The plastic surgeon just needed to know single or double, tells me to order a sexy chastity/compression bra that zips up to my neck, and asks what I like for pain meds?? (Whatever goes with a nice vin d'box.)

So this is the quick (or not so quick, sorry!) summary of "What I Did On My Summer Vacation".  I figure this hits all questions up until surgery, because I definitely don't know what to expect when I wake up.  

Please know that while what I write is layered with classic Amy sarcasm and my sprinkles of eloquent language, this is only my way of presenting in a way to lessen the "drama" so to speak, and by that, I mean, I am NOT writing this as an attention-seeking woe-is-me story.  I'm trying to leave it pretty cut and dry, with the where, what, when, and how covered.  I'll put a little blurb on FB but that'll be it.  Anything else I'll write here.  Please feel free to ask me anything too!  More and more women are being affected by this- many people (myself included) though that I was the last person to get something like this.... someone said they thought I was "invincible".  Hey, I haven't asked once, "why me".   Why NOT me?  
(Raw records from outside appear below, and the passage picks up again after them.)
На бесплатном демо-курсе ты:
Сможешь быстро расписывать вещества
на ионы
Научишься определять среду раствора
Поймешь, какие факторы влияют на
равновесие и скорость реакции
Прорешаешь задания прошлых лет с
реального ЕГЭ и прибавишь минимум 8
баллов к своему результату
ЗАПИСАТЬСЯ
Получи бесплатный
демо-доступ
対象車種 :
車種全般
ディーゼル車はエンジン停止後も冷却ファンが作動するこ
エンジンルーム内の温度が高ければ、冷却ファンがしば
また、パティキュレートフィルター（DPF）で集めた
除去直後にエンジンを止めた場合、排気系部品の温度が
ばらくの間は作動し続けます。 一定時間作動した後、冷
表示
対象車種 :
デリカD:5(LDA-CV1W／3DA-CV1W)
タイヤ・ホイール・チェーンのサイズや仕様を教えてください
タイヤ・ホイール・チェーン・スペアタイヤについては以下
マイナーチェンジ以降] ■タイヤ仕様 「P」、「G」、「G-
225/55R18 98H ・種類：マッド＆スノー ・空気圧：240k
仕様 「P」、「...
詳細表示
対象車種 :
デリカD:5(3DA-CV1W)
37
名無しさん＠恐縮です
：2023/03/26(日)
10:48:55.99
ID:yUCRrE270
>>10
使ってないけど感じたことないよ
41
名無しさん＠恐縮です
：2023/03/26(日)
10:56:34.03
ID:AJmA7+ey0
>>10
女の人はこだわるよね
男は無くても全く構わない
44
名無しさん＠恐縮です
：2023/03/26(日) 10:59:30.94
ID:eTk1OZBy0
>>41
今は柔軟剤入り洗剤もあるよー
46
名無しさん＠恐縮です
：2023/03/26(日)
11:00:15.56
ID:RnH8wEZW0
I'm taking this as it comes, it's out of my control, the only thing I can control is my attitude towards it.  

My doctors have literally been amazing.  Compassionate, thorough, and excellent communicators between each other and myself.  They don't leave the room till my questions are answered.  As a Doc myself, it's been strange to be on the receiving side of the attention and "fuss" but they have made this journey as comforting as can be.  And as a Doc, I'm partly an educator too, so I write this to also inform you of what this situation has been like to this point, so should you or someone you know one day be also diagnosed with a type of breast cancer, I can give you a small insight to what to expect.
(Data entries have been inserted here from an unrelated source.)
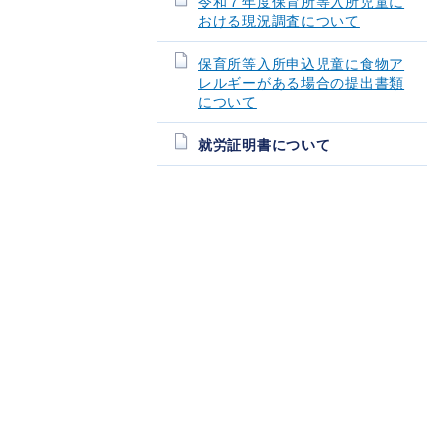
令和７年度保育所等入所児童に
おける現況調査について
保育所等入所申込児童に食物ア
レルギーがある場合の提出書類
について
就労証明書について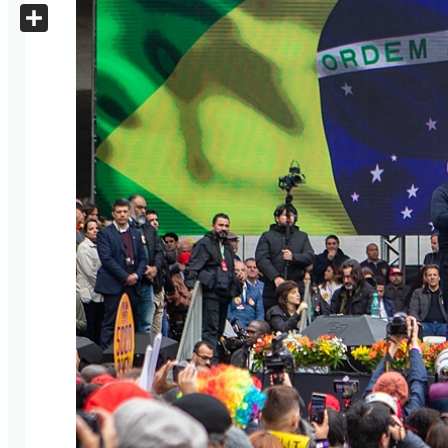
X
Share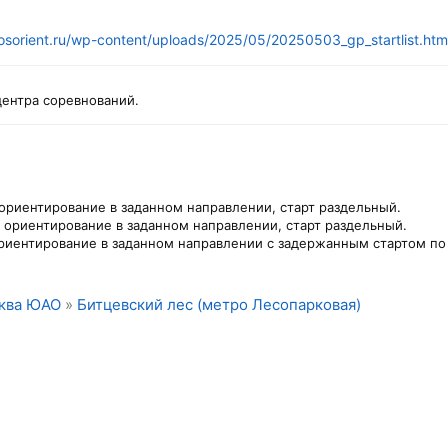
osorient.ru/wp-content/uploads/2025/05/20250503_gp_startlist.htm
ентра соревнований.
 ориентирование в заданном направлении, старт раздельный.
- ориентирование в заданном направлении, старт раздельный.
риентирование в заданном направлении с задержанным стартом по р
ква ЮАО
»
Битцевский лес (метро Лесопарковая)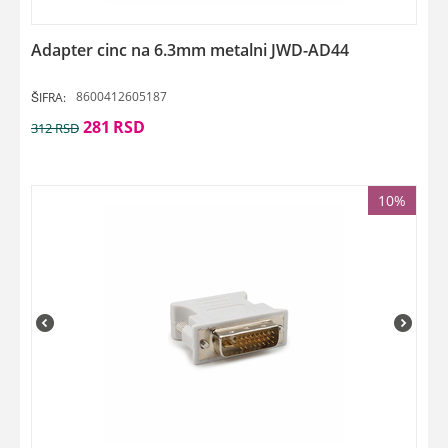
Adapter cinc na 6.3mm metalni JWD-AD44
8600412605187
ŠIFRA:
281
RSD
312
RSD
10%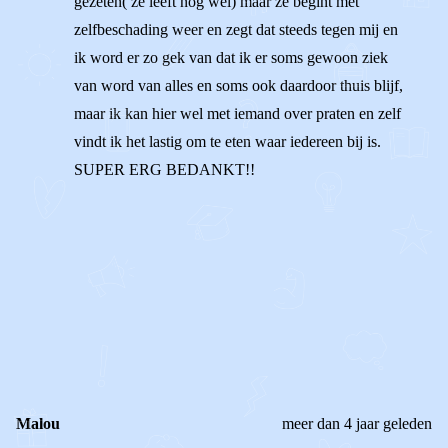
gezeten( ze leeft nog wel) maar ze begint met
zelfbeschading weer en zegt dat steeds tegen mij en
ik word er zo gek van dat ik er soms gewoon ziek
van word van alles en soms ook daardoor thuis blijf,
maar ik kan hier wel met iemand over praten en zelf
vindt ik het lastig om te eten waar iedereen bij is.
SUPER ERG BEDANKT!!
1
0
Reageer
Malou
meer dan 4 jaar geleden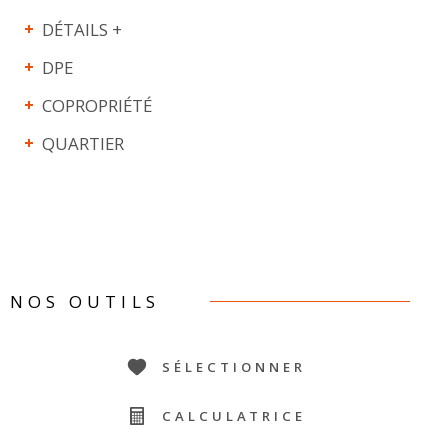
DÉTAILS +
DPE
COPROPRIÉTÉ
QUARTIER
NOS OUTILS
SÉLECTIONNER
CALCULATRICE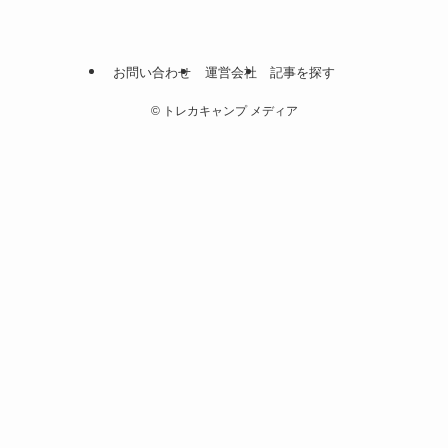
お問い合わせ
運営会社
記事を探す
©
トレカキャンプ メディア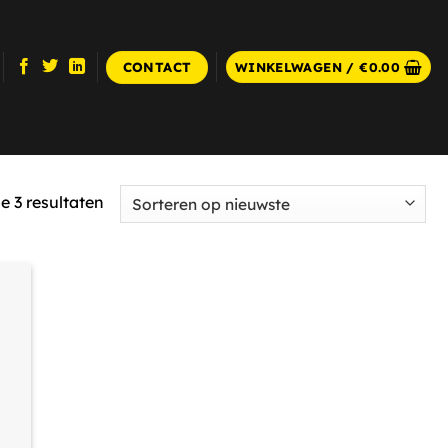
CONTACT
WINKELWAGEN /
€
0.00
Gesorteerd
le 3 resultaten
op
nieuwste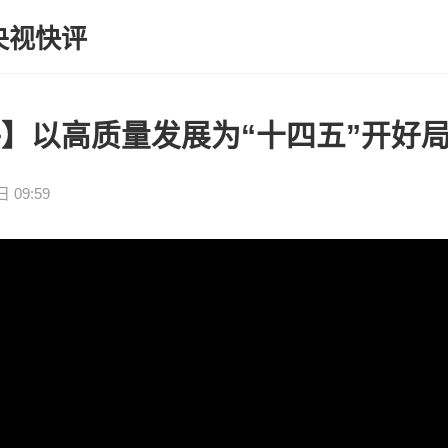
央视快评
】以高质量发展为“十四五”开好
 09:59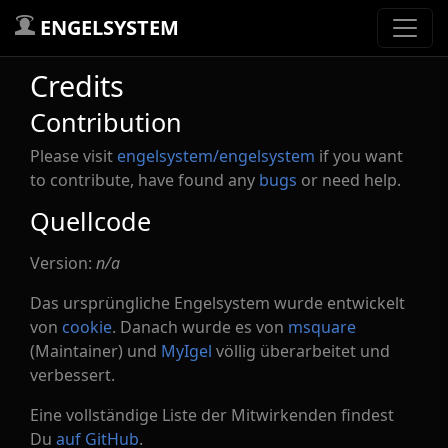
ENGELSYSTEM
Credits
Contribution
Please visit
engelsystem/engelsystem
if you want
to contribute, have found any
bugs
or need help.
Quellcode
Version:
n/a
Das ursprüngliche Engelsystem wurde entwickelt
von
cookie
. Danach wurde es von
msquare
(Maintainer) und
MyIgel
völlig überarbeitet und
verbessert.
Eine vollständige Liste der Mitwirkenden findest
Du
auf GitHub
.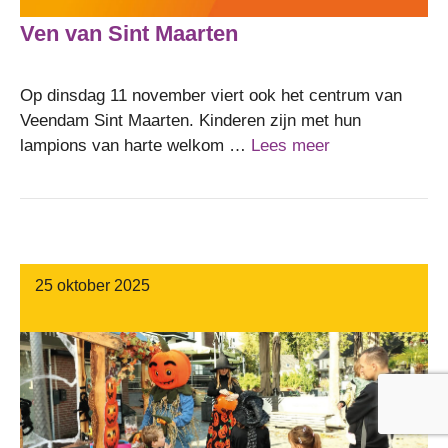
Ven van Sint Maarten
Op dinsdag 11 november viert ook het centrum van
Veendam Sint Maarten. Kinderen zijn met hun
lampions van harte welkom …
Lees meer
25 oktober 2025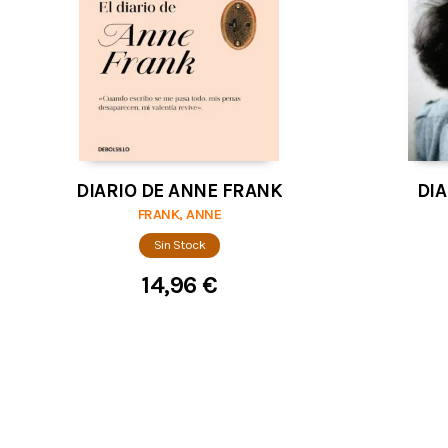
DIARIO DE ANNE FRANK
DIA
FRANK, ANNE
Sin Stock
14,96 €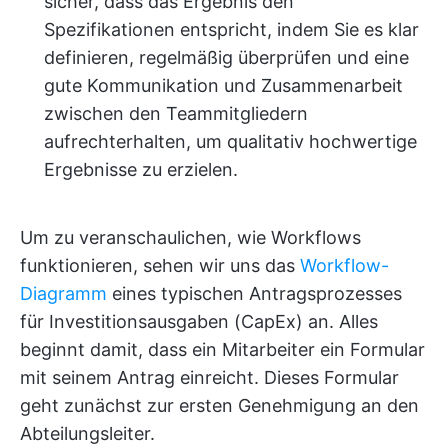
sicher, dass das Ergebnis den
Spezifikationen entspricht, indem Sie es klar
definieren, regelmäßig überprüfen und eine
gute Kommunikation und Zusammenarbeit
zwischen den Teammitgliedern
aufrechterhalten, um qualitativ hochwertige
Ergebnisse zu erzielen.
Um zu veranschaulichen, wie Workflows
funktionieren, sehen wir uns das
Workflow-
Diagramm
eines typischen Antragsprozesses
für Investitionsausgaben (CapEx) an. Alles
beginnt damit, dass ein Mitarbeiter ein Formular
mit seinem Antrag einreicht. Dieses Formular
geht zunächst zur ersten Genehmigung an den
Abteilungsleiter.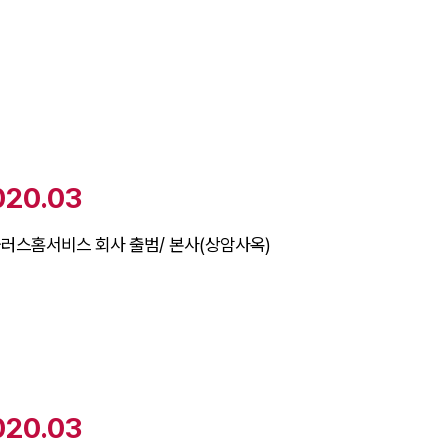
020.03
러스홈서비스 회사 출범/ 본사(상암사옥)
020.03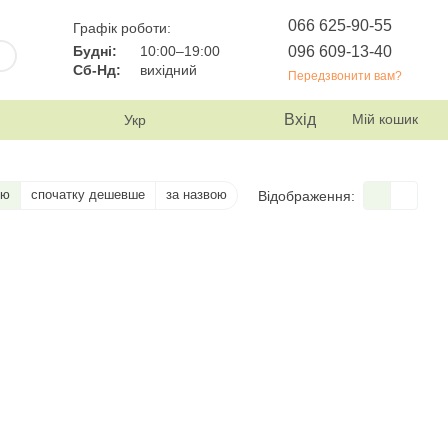
066 625-90-55
Графік роботи:
096 609-13-40
Будні:
10:00–19:00
Сб-Нд:
вихідний
Передзвонити вам?
Вхід
Мій кошик
Укр
тю
спочатку дешевше
за назвою
Відображення:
Again, this is how it's been for ME.  This is a completely individual disease for every single person affected.  They are always still learning about how this disease works and grows and changes.... it is a daily fight.  For some, this fight is so. much. harder. than mine.  I don't begin to compare myself to those women who have fought for years, been physically sickened and weakened by chemo, and still got up every morning to care for their families.  Mine isn't shit.  

See you when I wake up!


Every new beginning comes from some other beginnings' end.